Most of the sophisticated attacks always have a hint of social engineering. Social engineering is nothing but people compromising people. Somebody not protecting the password, somebody accidentally giving away the passwords, intentionally giving the passwords, and so on.
So, people have come across as the weakest link, the biggest challenge I had with cybersecurity products all my life and, largely, nobody does anything to drive people’s awareness. At larger enterprises like IBM, driving fundamental changes is a quite complicated process.
However, at relatively smaller yet highly scalable platforms like Cyberbit, you can easily drive such changes and unlock the true potential of products and services. To find out the most effective path, however, is what is both challenging and exciting for me personally.
How Endpoint Detection and Response (EDR) can prevent cyberattacks in the BFSI sector?

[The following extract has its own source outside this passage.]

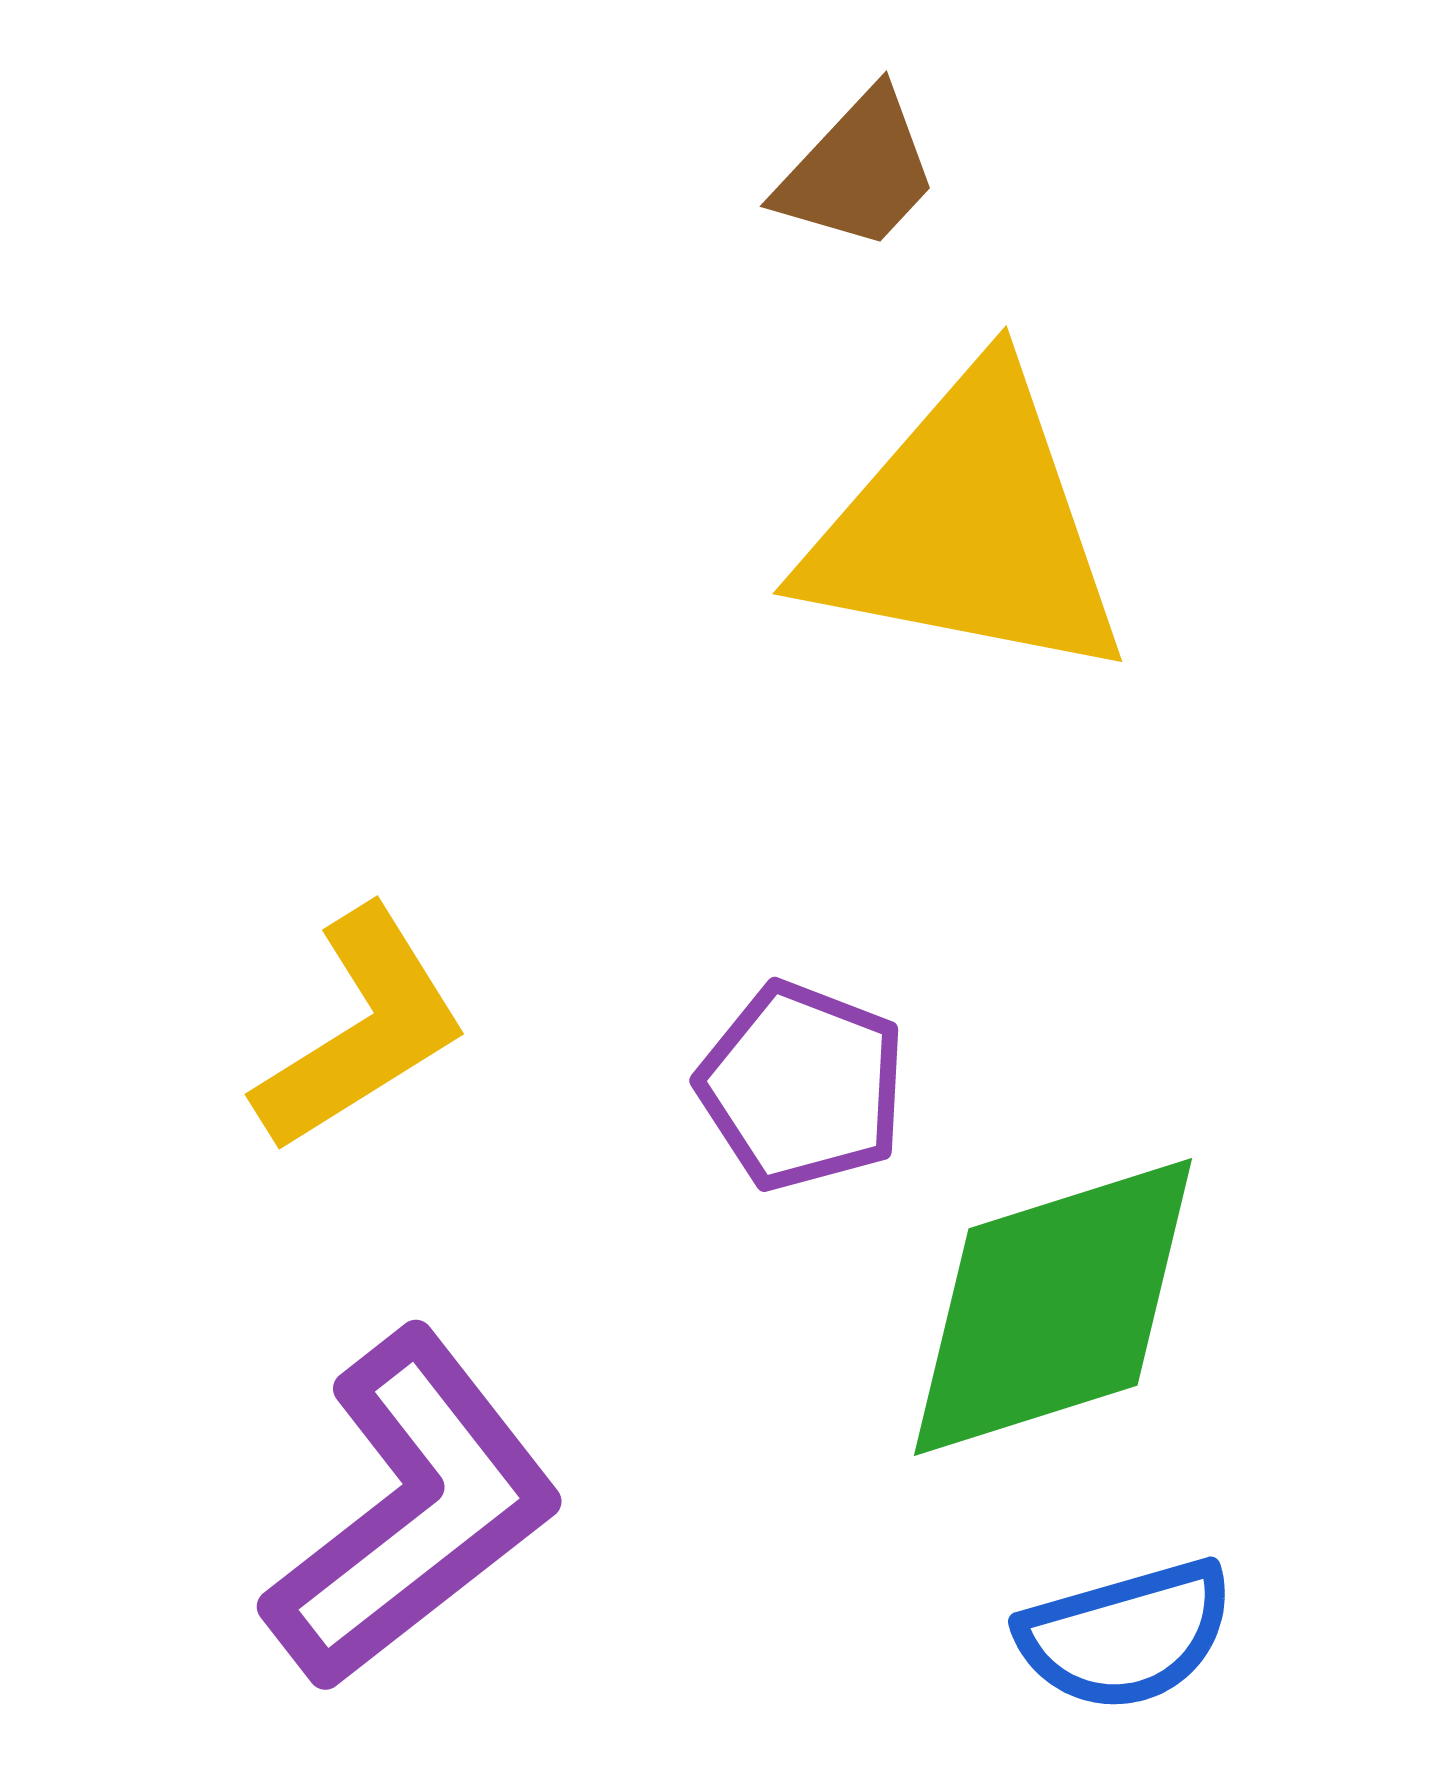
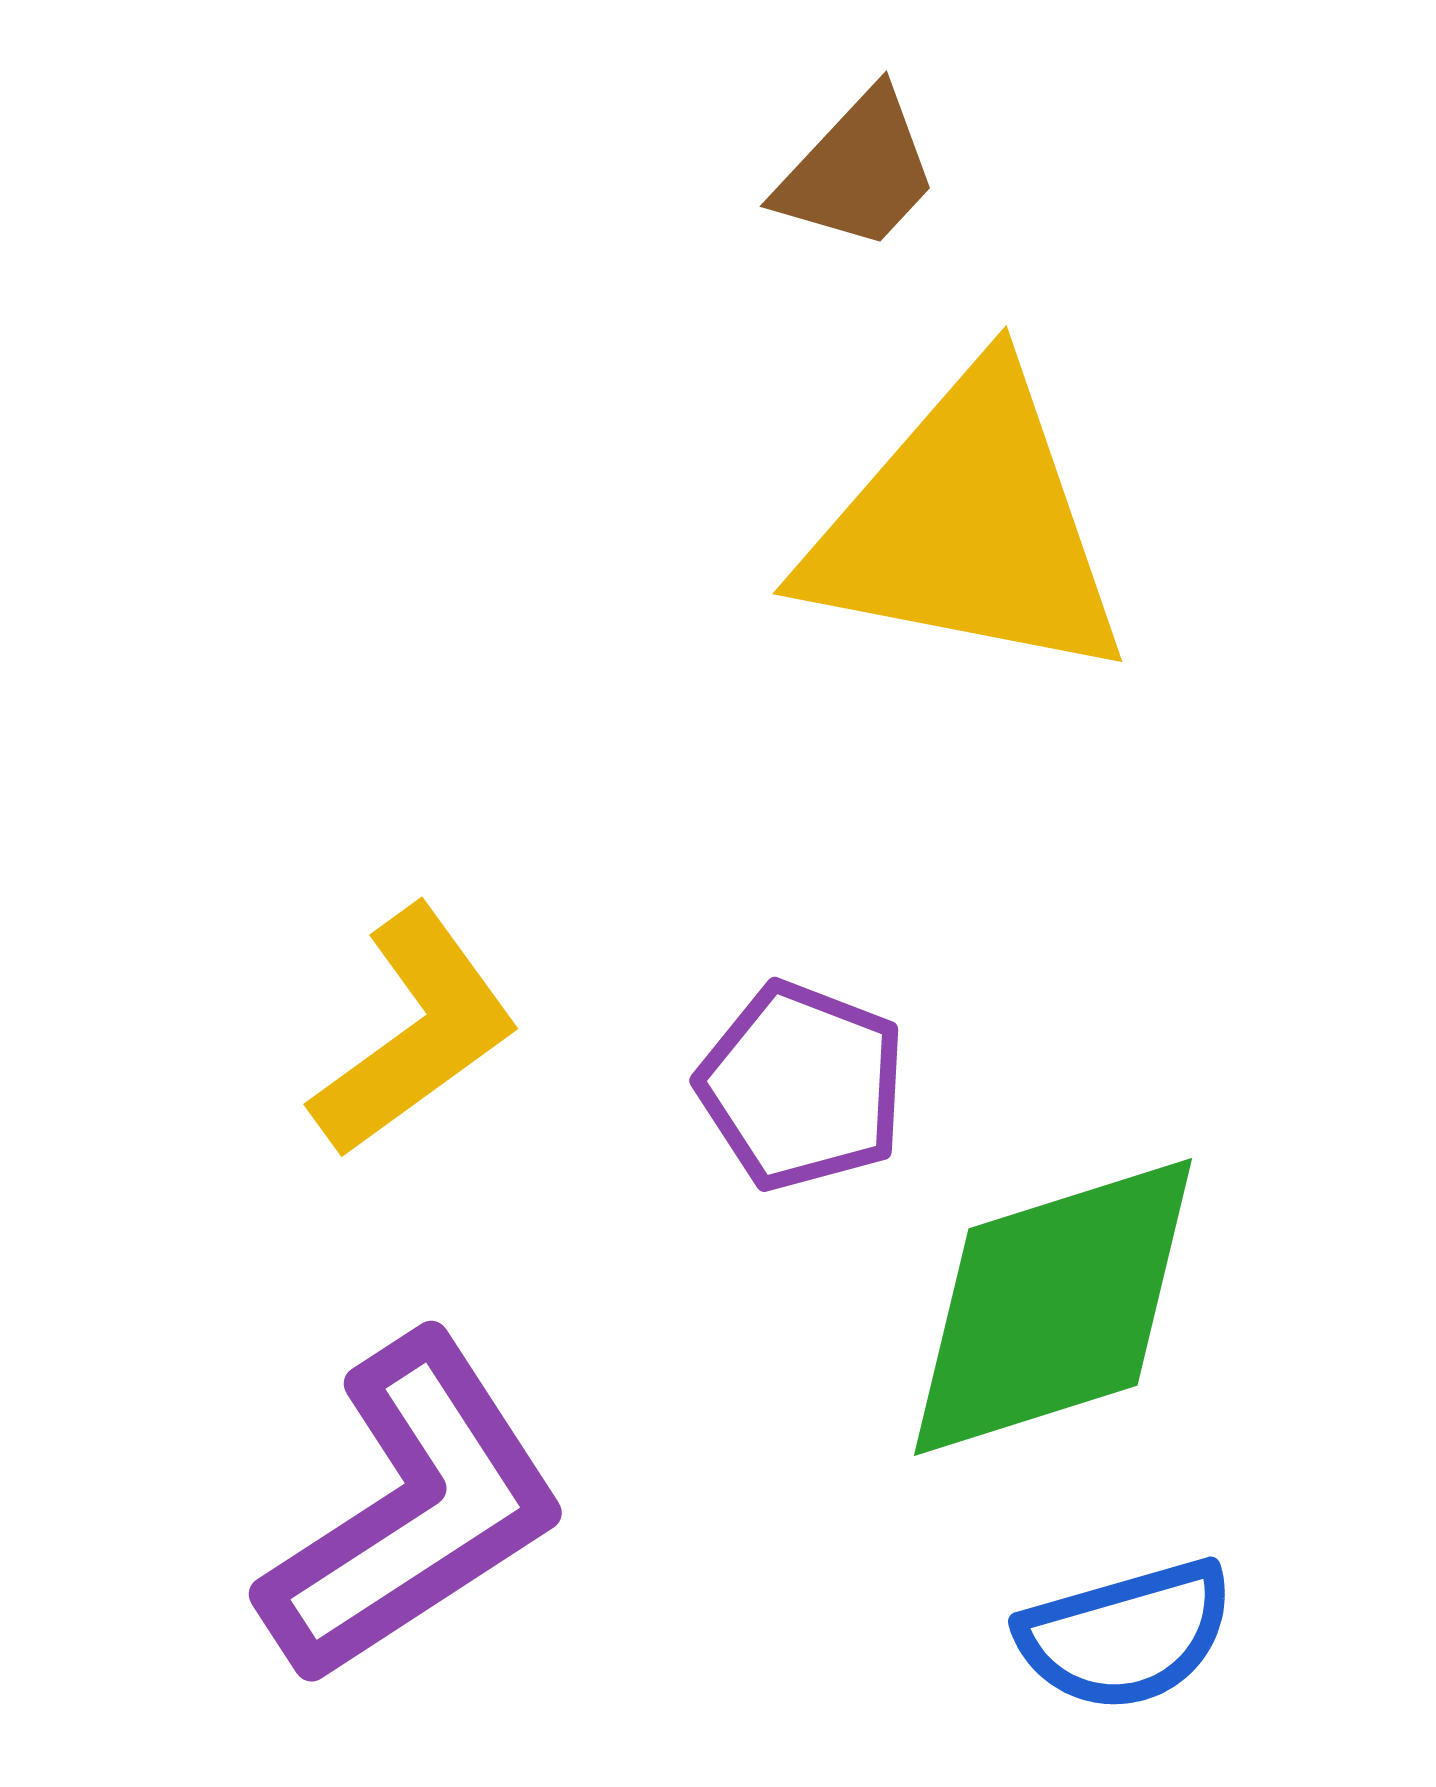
yellow L-shape: moved 54 px right, 2 px down; rotated 4 degrees counterclockwise
purple L-shape: rotated 5 degrees clockwise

In its 2019 Data Breach Investigation Report, Verizon stated that 10 percent of the overall breaches were aimed at the Financial Institutions (FIs). One must note that this is despite the fact that it is relatively easier to compromise a personal device or even a private organisation vis-à-vis an FI. Endpoint security solutions, previously, largely meant an ensemble of antivirus and anti-malware software as well as firewalls that prevented the attack at the network level.

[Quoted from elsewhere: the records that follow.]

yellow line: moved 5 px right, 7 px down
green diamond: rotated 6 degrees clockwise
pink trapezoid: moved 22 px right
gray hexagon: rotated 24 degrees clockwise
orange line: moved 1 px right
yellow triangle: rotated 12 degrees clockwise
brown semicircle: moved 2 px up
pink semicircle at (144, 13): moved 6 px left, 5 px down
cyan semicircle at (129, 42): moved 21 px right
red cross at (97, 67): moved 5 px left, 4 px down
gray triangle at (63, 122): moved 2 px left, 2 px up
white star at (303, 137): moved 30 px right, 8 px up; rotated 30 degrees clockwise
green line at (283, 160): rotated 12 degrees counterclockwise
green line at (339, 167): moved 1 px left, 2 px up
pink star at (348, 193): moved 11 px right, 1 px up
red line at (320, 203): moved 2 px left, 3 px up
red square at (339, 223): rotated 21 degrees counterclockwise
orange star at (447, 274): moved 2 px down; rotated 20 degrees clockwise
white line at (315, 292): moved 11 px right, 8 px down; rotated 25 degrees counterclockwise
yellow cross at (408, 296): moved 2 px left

Lately, the attacks have evolved to become more sophisticated. Solutions such as EDR incorporate capabilities such as real-time monitoring, behavioral analytics, machine learning, and make room for intensely precise recognition and remediation while keeping false alarms at a bare minimum.
This approach enables the novel solutions to detect even the slightest of an anomaly within the network or in a user’s behavior. Hence, EDR solution has emerged as an imperative for enterprises, especially for financial institutes and government organisations, as threat groups utilise advanced tactics to infiltrate their infrastructure and, subsequently, their data.